Dinner

2.3K 248 345
                                    

Louis gözlerini araladığında havanın çoktan kararmış olduğunu fark etti. Hâlâ cumartesi gününün akşamında, Harry'nin evindeydi. Kafasını arkaya çevirdiğinde Harry'yi göremedi, ama onun yatağında, onunla uyuduğunu hatırladığında dudaklarına bir tebessüm ilişti ve elinin tersiyle Harry'nin yastığını okşadı. Onunla olmak, dün akşam annesinden öğrendiği gerçeği düşünmesini engelliyordu. Bu bir yana, arada bir uyanıp karnına sarılmış ve boynuna doğru düzenli nefeslerini bırakan Harry'yi dinlemiş, kafasını hafifçe çevirip onu izlemişti her fırsatta. Uyurken bebek gibiydi...

Yastığı kolları arasına alıp burnunu ona yasladı ve daha çok gülümsedi.

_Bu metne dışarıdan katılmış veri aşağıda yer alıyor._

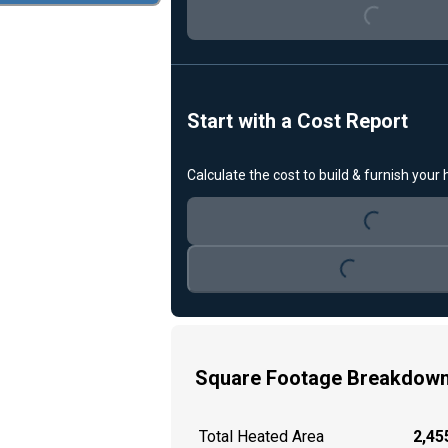
Start with a Cost Report
Loading...
Calculate the cost to build & furnish your
Loading...
Square Footage Breakdow
Total Heated Area
2,455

Bu sırada odayı gözden geçirdi. Siyah beyaz ağırlığın olduğu odanın en göz alıcı noktası, sokaktan yansıyan ışıklarla görülen, duvara asılmış motosiklet fotoğraflarıydı. Posterler, eski, imzalı fotoğraflar vardı.

Uykulu sesiyle, "Gerçekten motosikletlere aşıksın," diye mırıldandı.

Yastığı yerine bırakıp, artık kokunun gerçek kaynağına ulaşmak için yataktan kalktı ve odadan çıktı. Alt kata indiğinde mutfak olduğunu fark ettiği yerden gelen seslerle adımlarını oraya çevirdi. Harry'yi, önündeki tavada bir şeyler karıştırırken gördüğünde suratına yayılan sırıtışa engel olamadı.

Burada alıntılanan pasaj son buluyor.